Women sports fans have been out in full force during March Madness, college basketball’s annual, crazy, all-consuming single-elimination tournament that alternately breaks hearts and makes hoop dreams come true on a near-nightly basis. It all culminates on Saturday with the Final Four and then the national championship game on Monday in San Antonio, Texas (where I’d hoped to be cheering on my beloved Virginia Cavaliers—until they were historically knocked out of the tourney in the very first round. Never say die, Tony Bennett!). But if you’re among the many who don’t know your Wildcats from your Wolverines and who would, frankly, be way more interested in a bracket of the new Queer Eye contestants than all of this NCAA nonsense (or maybe you’re just going to a basketball party because you like wings): Fear not! Here are the main points to know about each of the 2018 Final Four teams, so as not to feel like a social pariah when basketball inevitably comes up this weekend.
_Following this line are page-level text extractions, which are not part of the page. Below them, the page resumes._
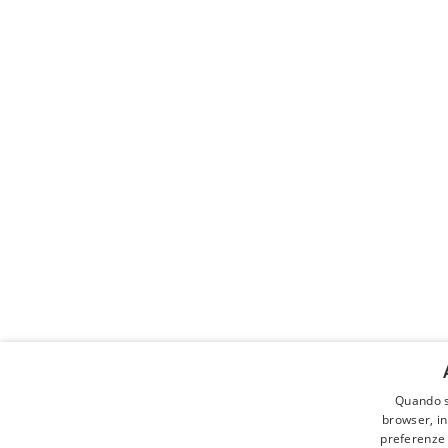
Quando s
Cerca a
browser, in
preferenze o
ALLEVAM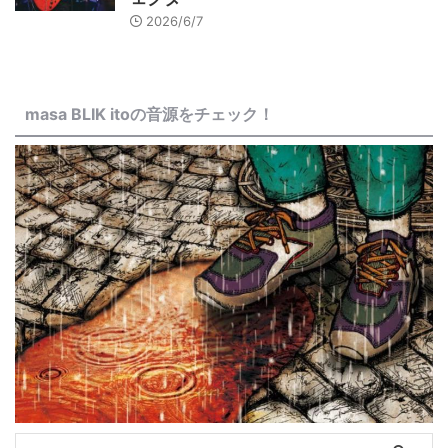
2026/6/7
masa BLIK itoの音源をチェック！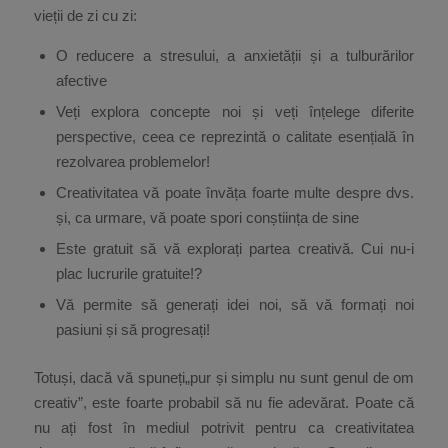
vieții de zi cu zi:
O reducere a stresului, a anxietății și a tulburărilor
afective
Veți explora concepte noi și veți înțelege diferite
perspective, ceea ce reprezintă o calitate esențială în
rezolvarea problemelor!
Creativitatea vă poate învăța foarte multe despre dvs.
și, ca urmare, vă poate spori conștiința de sine
Este gratuit să vă explorați partea creativă. Cui nu-i
plac lucrurile gratuite!?
Vă permite să generați idei noi, să vă formați noi
pasiuni și să progresați!
Totuși, dacă vă spuneți„pur și simplu nu sunt genul de om
creativ”, este foarte probabil să nu fie adevărat. Poate că
nu ați fost în mediul potrivit pentru ca creativitatea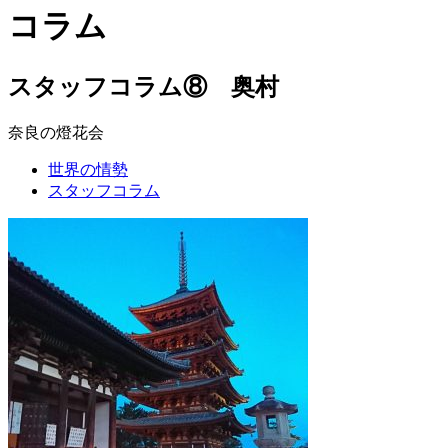
コラム
スタッフコラム⑧ 奥村
奈良の燈花会
世界の情勢
スタッフコラム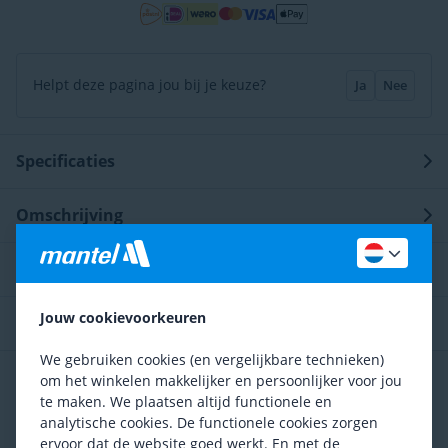
Helpt deze pagina jou bij je keuze?
Ja
Nee
Specificaties
Omschrijving
Technologie
Jouw cookievoorkeuren
Service en advies
We gebruiken cookies (en vergelijkbare technieken)
Vergelijkbare producten
om het winkelen makkelijker en persoonlijker voor jou
te maken. We plaatsen altijd functionele en
analytische cookies. De functionele cookies zorgen
Assos Spring Fall EVO
ervoor dat de website goed werkt. En met de
74,95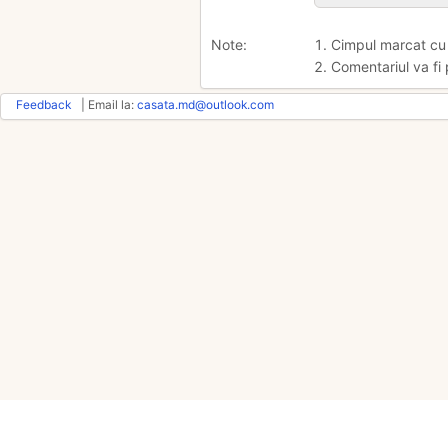
Note:
1. Cimpul marcat c
2. Comentariul va fi 
Feedback
| Email la:
casata.md@outlook.com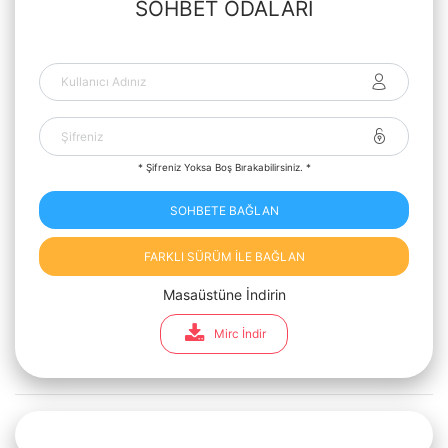
SOHBET ODALARI
* Şifreniz Yoksa Boş Bırakabilirsiniz. *
SOHBETE BAĞLAN
FARKLI SÜRÜM İLE BAĞLAN
Masaüstüne İndirin
Mirc İndir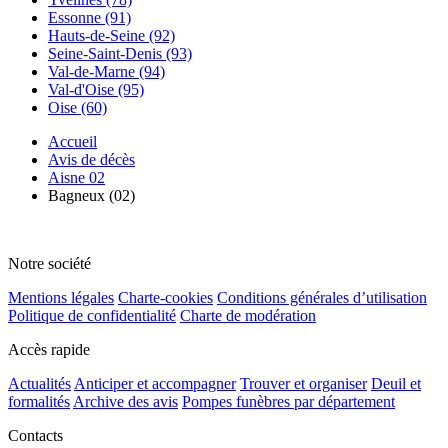
Essonne (91)
Hauts-de-Seine (92)
Seine-Saint-Denis (93)
Val-de-Marne (94)
Val-d'Oise (95)
Oise (60)
Accueil
Avis de décès
Aisne 02
Bagneux (02)
Notre société
Mentions légales
Charte-cookies
Conditions générales d’utilisation
Politique de confidentialité
Charte de modération
Accès rapide
Actualités
Anticiper et accompagner
Trouver et organiser
Deuil et
formalités
Archive des avis
Pompes funèbres par département
Contacts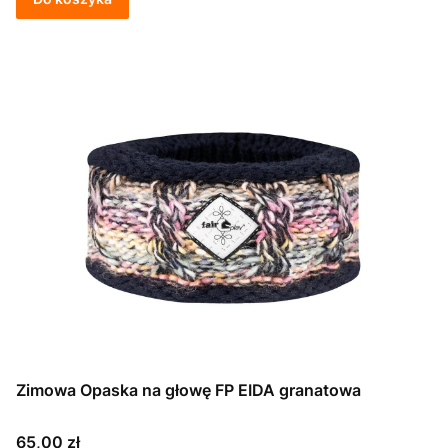
Zimowa Opaska na głowę FP EIDA granatowa
Cena
65,00 zł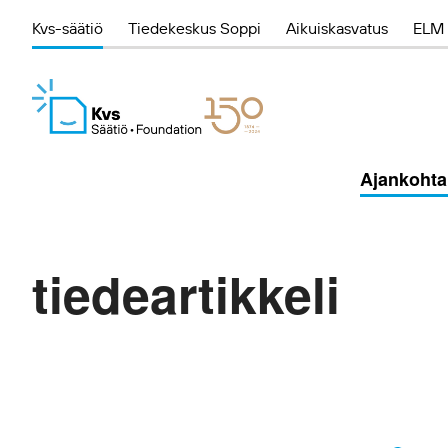
Kvs-säätiö
Tiedekeskus Soppi
Aikuiskasvatus
ELM 
Ajankohta
tiedeartikkeli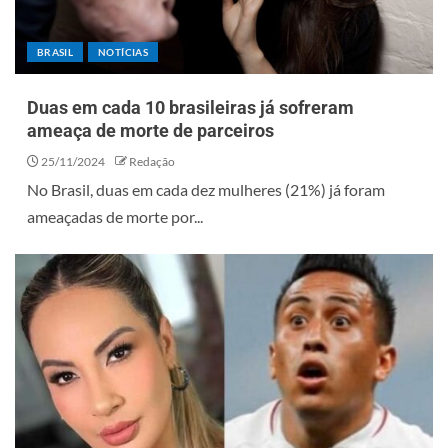
BRASIL
NOTÍCIAS
Duas em cada 10 brasileiras já sofreram
ameaça de morte de parceiros
25/11/2024
Redação
No Brasil, duas em cada dez mulheres (21%) já foram
ameaçadas de morte por...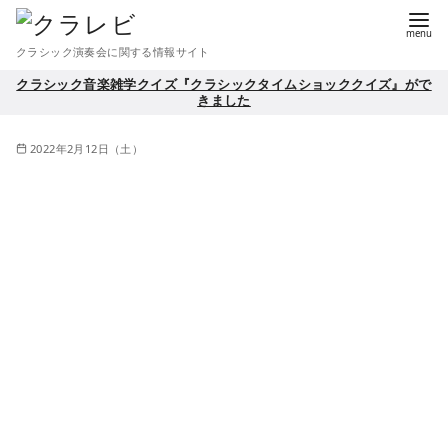
コ
ン
クラシック演奏会に関する情報サイト
テ
クラシック音楽雑学クイズ『クラシックタイムショッククイズ』がで
ン
きました
ツ
へ
2022年2月12日（土）
移
動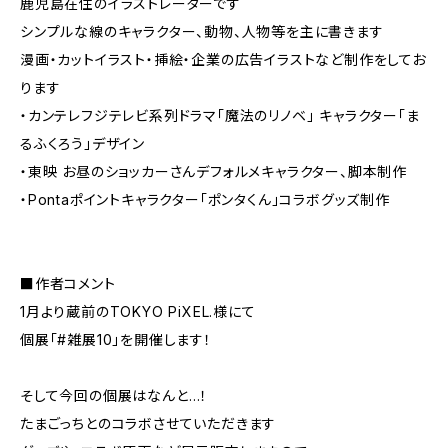
鹿児島在住のイラストレーターです
シンプルな線のキャラクター、動物、人物等を主に書きます
漫画・カットイラスト・挿絵・企業の広告イラストなど制作をしてお
ります
・カンテレフジテレビ系列ドラマ「魔法のリノベ」 キャラクター「ま
るふくろう」デザイン
・東映 お昼のショッカーさんデフォルメキャラクター、脚本制作
・Pontaポイントキャラクター「ポンタくん」コラボグッズ制作
■作者コメント
1月より蔵前のTOKYO PiXEL.様にて
個展「#雑展10」を開催します！
そして今回の個展はなんと…！
たまごっちとのコラボさせていただきます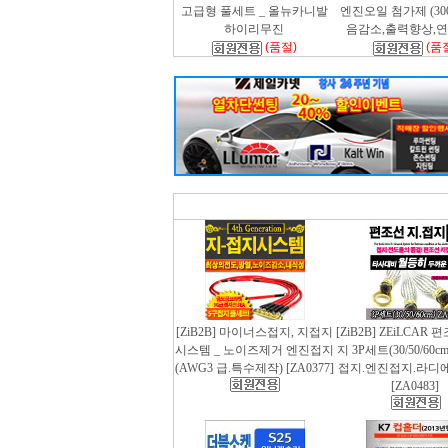
고급형 풀세트 _ 올뉴카니발
엔진오일 첨가제 (300m
하이리무진
음감소,출력향상,
(품절)
(품
[ZiB2B] 마이너스접지, 지접지
[ZiB2B] ZEiLCAR
시스템 _ 노이즈제거 엔진접지
지 3P세트(30/50/60
(AWG3 급.특수제작) [ZA0377]
접지.엔진접지.라디
[ZA0483]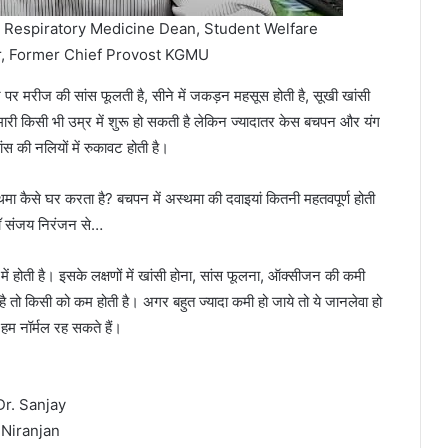
, Respiratory Medicine Dean, Student Welfare
r, Former Chief Provost KGMU
 पर मरीज की सांस फूलती है, सीने में जकड़न महसूस होती है, सूखी खांसी
री किसी भी उम्र में शुरू हो सकती है लेकिन ज्यादातर केस बचपन और यंग
ंस की नलियों में रुकावट होती है।
स्थमा कैसे घर करता है? बचपन में अस्थमा की दवाइयां कितनी महतवपूर्ण होती
ञ डॉ संजय निरंजन से…
ं में होती है। इसके लक्षणों में खांसी होना, सांस फूलना, ऑक्सीजन की कमी
ी है तो किसी को कम होती है। अगर बहुत ज्यादा कमी हो जाये तो ये जानलेवा हो
म नॉर्मल रह सकते हैं।
Dr. Sanjay
Niranjan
The Ramblers are by far the most fun Final Four team to talk about because they were the least expected to make it this far. In a classic March Madness Cinderella story, Loyola-Chicago (a private Catholic university) was just an 11 seed in the region they were assigned to (out of 16 teams for that region). But now, the team that blazed through the regular season with a 32–5 record and defeated Miami in a buzzer beater in the first round of March Madness is in the Final Four for the first time since 1953. Nonfans (and depressed fans like me) can’t help but root for these underdogs as they take on Michigan next.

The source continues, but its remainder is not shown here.